EDS, Unisys protest ACS Medicaid contract
EDS Corp. has fired a verbal broadside at its health services rival Affiliated Computer Services Inc., protesting the award to ACS of a Medicaid replacement system contract in North Carolina.
In an April 23 protest letter filed with the N.C. Department of Health and Human Services, EDS of Plano, Texas, charged that ACS' system does not meet the state's basic standards for the system and would result in implementing a dated solution with a high operating risk.
"We bid a new state-of-the-art Medicaid system that meets or exceeds North Carolina's required technical architecture, while ACS bid a legacy system that has not been modified over the past 25 years," Ricky Pope, EDS' North Carolina MMIS proposal manager, told Washington Technology.
Unisys Corp. of Blue Bell, Pa, which also lost the competition, is protesting the award on technical grounds.

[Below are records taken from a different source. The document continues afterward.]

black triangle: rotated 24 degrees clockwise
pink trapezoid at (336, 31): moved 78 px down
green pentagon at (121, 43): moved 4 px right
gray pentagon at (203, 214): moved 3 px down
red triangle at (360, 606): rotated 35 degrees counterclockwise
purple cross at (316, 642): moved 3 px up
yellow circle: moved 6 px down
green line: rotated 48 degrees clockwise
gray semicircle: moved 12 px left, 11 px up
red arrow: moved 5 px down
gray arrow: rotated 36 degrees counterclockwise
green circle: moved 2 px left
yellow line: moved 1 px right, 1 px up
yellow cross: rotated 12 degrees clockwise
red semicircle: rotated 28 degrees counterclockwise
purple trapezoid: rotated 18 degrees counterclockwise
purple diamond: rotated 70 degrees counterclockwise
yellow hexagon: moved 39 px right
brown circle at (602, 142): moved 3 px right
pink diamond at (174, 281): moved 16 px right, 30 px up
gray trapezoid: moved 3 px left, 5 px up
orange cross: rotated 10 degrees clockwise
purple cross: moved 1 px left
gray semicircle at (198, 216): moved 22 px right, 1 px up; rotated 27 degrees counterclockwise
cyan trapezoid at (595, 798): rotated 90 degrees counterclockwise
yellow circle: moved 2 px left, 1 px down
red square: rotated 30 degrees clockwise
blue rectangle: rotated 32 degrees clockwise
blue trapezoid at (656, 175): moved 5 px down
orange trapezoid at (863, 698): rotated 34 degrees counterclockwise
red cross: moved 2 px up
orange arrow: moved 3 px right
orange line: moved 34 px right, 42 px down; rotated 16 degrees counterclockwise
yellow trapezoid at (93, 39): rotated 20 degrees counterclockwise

Company officials said that the Unisys bid was not evaluated fairly by the state.
North Carolina gave the five-year, $171 million contract to ACS of Dallas April 8.
EDS, Unisys and ACS have large practices that build and operate most of the nation's Medicaid management information systems.
Harvey Braswell, group president and chief executive officer of ACS' state health care solutions, said the company will transport the latest MMIS technology the company has from a large Medicaid project in Georgia.
"We are out there with leading edge technology in Georgia that no one had tried before," Braswell said, adding, "We have the most comprehensive Web front-end system in the world."
As a sign of its commitment to the program, Braswell said the state has assigned 70 employees to work alongside ACS to implement the new system.
"I believe the state is going to have a very successful implementation," Braswell said.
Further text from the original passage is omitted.